About the ergodic regime in the analogical Hopfield neural networks. Moments of the partition function

TL;DR

This paper analyzes the ergodic regime of analogical Hopfield neural networks using a real replica approach, focusing on the high storage limit and the behavior of the partition function's moments.

Contribution

It introduces a real replica method for a generalized Hopfield model with Gaussian patterns and studies the infinite volume behavior of the partition function's moments.

Findings

Identifies a parameter region with self-averaging free energy density.

Calculates corrections to annealed approximations of thermodynamic quantities.

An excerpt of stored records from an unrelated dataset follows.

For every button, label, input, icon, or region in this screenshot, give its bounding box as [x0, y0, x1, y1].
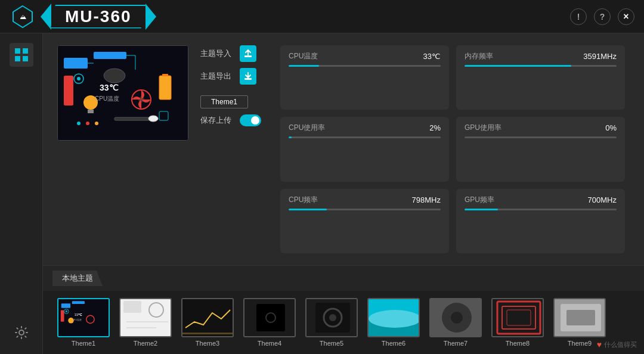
- svg-rect-13: [88, 110, 94, 113]
- theme-item[interactable]: Theme4: [239, 298, 301, 347]
- stat-value: 798MHz: [412, 195, 441, 204]
- theme-preview-illustration: 33℃ CPU温度: [58, 46, 188, 141]
- theme-thumbnail: [429, 298, 482, 337]
- svg-point-23: [77, 122, 80, 125]
- stat-card: GPU频率 700MHz: [456, 189, 625, 253]
- svg-text:CPU温度: CPU温度: [95, 95, 119, 102]
- stat-card: CPU频率 798MHz: [280, 189, 449, 253]
- import-row: 主题导入: [200, 45, 261, 62]
- svg-text:⛰: ⛰: [20, 13, 26, 20]
- theme-item[interactable]: Theme7: [425, 298, 487, 347]
- theme-name-label: Theme7: [444, 340, 467, 347]
- stat-value: 0%: [605, 123, 617, 132]
- sidebar-item-settings[interactable]: [10, 321, 33, 344]
- svg-rect-69: [566, 310, 595, 325]
- svg-rect-49: [182, 333, 233, 334]
- export-button[interactable]: [240, 68, 256, 85]
- watermark-text: 什么值得买: [604, 340, 637, 349]
- controls-panel: 主题导入 主题导出: [200, 45, 261, 126]
- close-button[interactable]: ×: [618, 8, 634, 25]
- svg-point-62: [451, 312, 463, 324]
- svg-point-39: [66, 310, 67, 312]
- svg-rect-17: [162, 74, 168, 76]
- theme-thumbnail: [491, 298, 544, 337]
- svg-text:33℃: 33℃: [100, 83, 119, 92]
- svg-rect-3: [23, 48, 28, 54]
- svg-rect-35: [72, 301, 85, 304]
- top-panel: 33℃ CPU温度: [43, 33, 644, 265]
- theme-thumbnail: 33℃CPU温度: [57, 298, 110, 337]
- theme-thumbnail: [305, 298, 358, 337]
- themes-title: 本地主题: [52, 271, 103, 286]
- theme-thumbnail: [119, 298, 172, 337]
- stat-bar: [289, 65, 441, 67]
- app-title: MU-360: [51, 5, 146, 29]
- svg-point-25: [95, 122, 98, 125]
- save-row: 保存上传: [200, 114, 261, 126]
- svg-rect-51: [256, 304, 285, 331]
- svg-rect-9: [94, 52, 126, 59]
- app-header: ⛰ MU-360 ! ? ×: [0, 0, 644, 33]
- theme-thumbnail: [367, 298, 420, 337]
- svg-rect-48: [182, 298, 233, 337]
- window-controls: ! ? ×: [570, 8, 634, 25]
- stat-bar-fill: [289, 136, 292, 138]
- svg-point-6: [19, 330, 24, 335]
- stat-bar: [465, 136, 617, 138]
- theme-item[interactable]: Theme3: [177, 298, 239, 347]
- stat-label: CPU温度: [289, 51, 318, 61]
- svg-point-30: [77, 77, 80, 80]
- stat-value: 3591MHz: [583, 52, 617, 61]
- svg-text:CPU温度: CPU温度: [72, 318, 82, 321]
- theme-name-row: [200, 95, 261, 108]
- themes-grid: 33℃CPU温度Theme1Theme2Theme3Theme4Theme5Th…: [43, 291, 644, 354]
- stat-card: 内存频率 3591MHz: [456, 45, 625, 110]
- stats-panel: CPU温度 33℃ 内存频率 3591MHz CPU使用率 2% GPU使用率 …: [275, 45, 630, 253]
- theme-name-label: Theme3: [196, 340, 219, 347]
- stat-bar-fill: [465, 65, 571, 67]
- svg-rect-11: [64, 76, 73, 105]
- svg-text:33℃: 33℃: [75, 313, 82, 316]
- export-label: 主题导出: [200, 71, 234, 82]
- stat-bar: [289, 209, 441, 210]
- stat-label: CPU使用率: [289, 123, 325, 133]
- theme-item[interactable]: Theme6: [363, 298, 425, 347]
- gear-icon: [13, 324, 30, 341]
- import-button[interactable]: [240, 45, 256, 62]
- save-toggle[interactable]: [240, 114, 261, 126]
- svg-point-27: [148, 116, 158, 122]
- theme-name-label: Theme4: [258, 340, 281, 347]
- stat-bar: [465, 209, 617, 210]
- theme-item[interactable]: Theme8: [487, 298, 549, 347]
- theme-item[interactable]: Theme5: [301, 298, 363, 347]
- svg-rect-32: [244, 78, 252, 80]
- sidebar: [0, 33, 43, 354]
- stat-bar: [465, 65, 617, 67]
- svg-rect-31: [244, 55, 252, 57]
- info-button[interactable]: !: [570, 8, 587, 25]
- sidebar-bottom: [10, 321, 33, 344]
- svg-rect-2: [15, 48, 20, 54]
- upload-icon: [243, 49, 253, 58]
- theme-item[interactable]: Theme2: [114, 298, 177, 347]
- theme-thumbnail: [553, 298, 606, 337]
- stat-header: CPU使用率 2%: [289, 123, 441, 133]
- theme-name-label: Theme9: [568, 340, 592, 347]
- help-button[interactable]: ?: [594, 8, 611, 25]
- stat-bar-fill: [289, 209, 327, 210]
- stat-card: CPU温度 33℃: [280, 45, 449, 110]
- theme-item[interactable]: 33℃CPU温度Theme1: [52, 298, 114, 347]
- stat-header: CPU温度 33℃: [289, 51, 441, 61]
- watermark: ♥ 什么值得买: [597, 340, 637, 349]
- stat-card: CPU使用率 2%: [280, 117, 449, 181]
- stat-header: GPU使用率 0%: [465, 123, 617, 133]
- heart-icon: ♥: [597, 340, 602, 349]
- sidebar-item-themes[interactable]: [10, 43, 33, 67]
- main-content: 33℃ CPU温度: [0, 33, 644, 354]
- title-banner: MU-360: [41, 4, 156, 30]
- download-icon: [243, 72, 253, 81]
- theme-name-input[interactable]: [200, 95, 248, 108]
- preview-section: 33℃ CPU温度: [57, 45, 261, 253]
- svg-rect-44: [123, 301, 141, 313]
- svg-point-24: [86, 122, 89, 125]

Discusses fluctuations of overlaps as order parameters.

Abstract

In this paper we introduce and exploit the real replica approach for a minimal generalization of the Hopfield model, by assuming the learned patterns to be distributed accordingly to a standard unit Gaussian. We consider the high storage case, when the number of patterns is linearly diverging with the number of neurons. We study the infinite volume behavior of the normalized momenta of the partition function. We find a region in the parameter space where the free energy density in the infinite volume limit is self-averaging around its annealed approximation, as well as the entropy and the internal energy density. Moreover, we evaluate the corrections to their extensive counterparts with respect to their annealed expressions. The fluctuations of properly introduced overlaps, which act as order parameters, are also discussed.